Getting started

Datasets

Datasets are the most important part of a deep learning project. A model can only be as good as the data it trains on. In other words, garbage in, garbage out.
This motivates the need to carefully curate datasets, and to iterate on them often to improve their quality, size, and diversity.

Our dataset formats aim to be easily understood by humans; it therefore puts more emphasis on clarity than it does on efficiency compared to most other formats used in research.
If you have very large datasets, for which efficiency is necessary, please contact us at support@sihl.ai.

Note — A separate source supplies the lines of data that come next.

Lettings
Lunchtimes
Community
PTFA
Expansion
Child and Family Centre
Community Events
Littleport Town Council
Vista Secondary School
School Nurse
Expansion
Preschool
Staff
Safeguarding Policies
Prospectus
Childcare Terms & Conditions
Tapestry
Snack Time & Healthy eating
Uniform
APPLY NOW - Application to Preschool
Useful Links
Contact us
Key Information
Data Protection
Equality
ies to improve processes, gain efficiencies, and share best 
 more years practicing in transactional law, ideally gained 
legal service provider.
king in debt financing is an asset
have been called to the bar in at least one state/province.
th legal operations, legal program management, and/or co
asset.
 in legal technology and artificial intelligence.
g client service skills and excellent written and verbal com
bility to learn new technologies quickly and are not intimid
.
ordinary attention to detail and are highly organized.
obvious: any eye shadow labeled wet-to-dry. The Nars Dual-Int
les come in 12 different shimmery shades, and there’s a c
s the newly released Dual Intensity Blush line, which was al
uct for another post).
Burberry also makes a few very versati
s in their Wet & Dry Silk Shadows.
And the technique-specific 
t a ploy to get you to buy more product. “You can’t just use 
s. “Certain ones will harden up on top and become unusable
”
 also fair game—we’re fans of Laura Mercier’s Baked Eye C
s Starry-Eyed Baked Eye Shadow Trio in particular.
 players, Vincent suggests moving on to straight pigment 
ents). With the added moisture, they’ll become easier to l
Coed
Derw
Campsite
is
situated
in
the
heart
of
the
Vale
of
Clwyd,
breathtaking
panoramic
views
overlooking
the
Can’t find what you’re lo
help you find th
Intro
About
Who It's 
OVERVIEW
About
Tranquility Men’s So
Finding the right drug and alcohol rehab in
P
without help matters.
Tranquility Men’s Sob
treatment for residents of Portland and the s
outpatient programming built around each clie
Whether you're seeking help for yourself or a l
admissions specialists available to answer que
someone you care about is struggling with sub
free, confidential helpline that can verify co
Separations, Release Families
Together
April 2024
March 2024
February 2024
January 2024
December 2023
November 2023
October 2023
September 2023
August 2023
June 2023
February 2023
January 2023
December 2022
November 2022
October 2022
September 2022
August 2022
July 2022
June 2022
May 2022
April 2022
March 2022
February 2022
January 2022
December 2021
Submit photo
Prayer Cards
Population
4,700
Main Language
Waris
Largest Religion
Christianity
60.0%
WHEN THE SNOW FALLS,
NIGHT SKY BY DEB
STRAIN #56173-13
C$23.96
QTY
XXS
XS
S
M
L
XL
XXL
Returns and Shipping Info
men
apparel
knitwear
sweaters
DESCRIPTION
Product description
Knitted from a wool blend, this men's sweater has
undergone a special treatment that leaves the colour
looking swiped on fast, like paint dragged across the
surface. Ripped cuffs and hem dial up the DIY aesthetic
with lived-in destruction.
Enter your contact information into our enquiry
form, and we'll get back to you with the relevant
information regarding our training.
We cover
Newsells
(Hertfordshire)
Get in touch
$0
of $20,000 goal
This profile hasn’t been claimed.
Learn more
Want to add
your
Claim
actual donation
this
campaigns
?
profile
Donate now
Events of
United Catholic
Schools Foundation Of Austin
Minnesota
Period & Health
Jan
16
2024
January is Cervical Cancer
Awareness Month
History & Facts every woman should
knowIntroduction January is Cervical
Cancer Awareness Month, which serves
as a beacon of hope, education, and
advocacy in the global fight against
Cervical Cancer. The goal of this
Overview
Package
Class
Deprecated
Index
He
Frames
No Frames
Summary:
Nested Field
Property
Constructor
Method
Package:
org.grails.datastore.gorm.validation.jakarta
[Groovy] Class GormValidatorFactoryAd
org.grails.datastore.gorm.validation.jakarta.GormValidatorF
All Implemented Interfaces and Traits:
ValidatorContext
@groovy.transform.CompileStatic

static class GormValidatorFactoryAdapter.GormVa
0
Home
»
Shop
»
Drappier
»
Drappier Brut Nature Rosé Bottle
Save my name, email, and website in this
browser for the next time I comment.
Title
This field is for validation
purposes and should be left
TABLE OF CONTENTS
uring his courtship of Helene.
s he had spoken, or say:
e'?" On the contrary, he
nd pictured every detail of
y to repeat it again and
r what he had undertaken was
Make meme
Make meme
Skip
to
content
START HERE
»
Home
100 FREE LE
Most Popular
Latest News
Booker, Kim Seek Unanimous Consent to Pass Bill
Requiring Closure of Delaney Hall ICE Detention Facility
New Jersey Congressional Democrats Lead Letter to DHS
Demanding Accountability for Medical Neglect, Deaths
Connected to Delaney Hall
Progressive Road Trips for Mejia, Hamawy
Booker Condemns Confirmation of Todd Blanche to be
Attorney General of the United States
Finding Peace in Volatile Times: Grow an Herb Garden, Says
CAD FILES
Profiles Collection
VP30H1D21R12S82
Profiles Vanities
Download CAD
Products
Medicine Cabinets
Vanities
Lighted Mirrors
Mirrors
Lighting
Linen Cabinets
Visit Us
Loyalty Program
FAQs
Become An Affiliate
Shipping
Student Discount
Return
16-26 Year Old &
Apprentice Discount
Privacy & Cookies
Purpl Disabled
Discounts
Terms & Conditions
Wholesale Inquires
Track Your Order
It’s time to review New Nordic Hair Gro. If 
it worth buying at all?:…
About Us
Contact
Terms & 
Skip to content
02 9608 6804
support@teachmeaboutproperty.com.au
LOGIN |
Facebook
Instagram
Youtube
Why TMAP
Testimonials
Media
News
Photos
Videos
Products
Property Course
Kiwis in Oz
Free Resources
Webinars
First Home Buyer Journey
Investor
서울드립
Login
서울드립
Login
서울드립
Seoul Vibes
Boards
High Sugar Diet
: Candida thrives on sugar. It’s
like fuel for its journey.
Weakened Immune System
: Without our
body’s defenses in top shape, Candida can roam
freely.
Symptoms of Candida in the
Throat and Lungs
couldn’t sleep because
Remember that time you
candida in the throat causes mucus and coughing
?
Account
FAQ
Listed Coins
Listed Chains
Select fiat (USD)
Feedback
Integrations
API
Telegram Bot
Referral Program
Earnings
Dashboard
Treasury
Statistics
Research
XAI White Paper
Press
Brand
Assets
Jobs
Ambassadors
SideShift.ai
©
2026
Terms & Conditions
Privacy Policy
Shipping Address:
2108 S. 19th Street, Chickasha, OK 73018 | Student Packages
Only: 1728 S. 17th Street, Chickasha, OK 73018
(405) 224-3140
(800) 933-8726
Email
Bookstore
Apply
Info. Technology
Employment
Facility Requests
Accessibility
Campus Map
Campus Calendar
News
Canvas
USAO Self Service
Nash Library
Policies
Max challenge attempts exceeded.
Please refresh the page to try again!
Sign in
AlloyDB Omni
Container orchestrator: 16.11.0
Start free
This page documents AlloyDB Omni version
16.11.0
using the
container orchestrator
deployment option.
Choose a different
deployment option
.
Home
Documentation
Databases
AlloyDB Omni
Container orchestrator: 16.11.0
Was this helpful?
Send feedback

Dataset formats usually follow a structure similar to this:

.
├── images/
├── metadata.yaml
└── annotations.yaml

Sihl AI expects datasets to be stored in an S3-compatible object storage. Such storage units need these pieces of information to access:

To interact with such object storage services, we recommend using graphical apps like cyberduck or command-line tools like s5cmd.

The images/ folder is always required. Supported formats are JPEG (".jpeg" or ".jpg"), PNG (".png") and TIFF (".tiff" or ".tif").

For self-supervised tasks (view-invariance learning, autoencoding and anomaly detection), only the images/ folder is needed.

The metadata.yaml file is required for supervised tasks, and provides information about the dataset as a whole. It must be named "metadata", be can be YAML (".yaml" or ".yml") or JSON (".json") formatted.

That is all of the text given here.